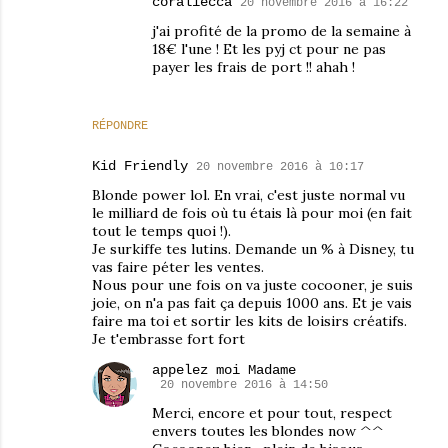
coraliecca
20 novembre 2016 à 16:22
j'ai profité de la promo de la semaine à
18€ l'une ! Et les pyj ct pour ne pas
payer les frais de port !! ahah !
RÉPONDRE
Kid Friendly
20 novembre 2016 à 10:17
Blonde power lol. En vrai, c'est juste normal vu
le milliard de fois où tu étais là pour moi (en fait
tout le temps quoi !).
Je surkiffe tes lutins. Demande un % à Disney, tu
vas faire péter les ventes.
Nous pour une fois on va juste cocooner, je suis
joie, on n'a pas fait ça depuis 1000 ans. Et je vais
faire ma toi et sortir les kits de loisirs créatifs.
Je t'embrasse fort fort
appelez moi Madame
20 novembre 2016 à 14:50
Merci, encore et pour tout, respect
envers toutes les blondes now ^^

**Required work**
The word "novembre" is the filter: copy every line of the listing above that contains it.

**Solution for this exercise**
20 novembre 2016 à 16:22
20 novembre 2016 à 10:17
20 novembre 2016 à 14:50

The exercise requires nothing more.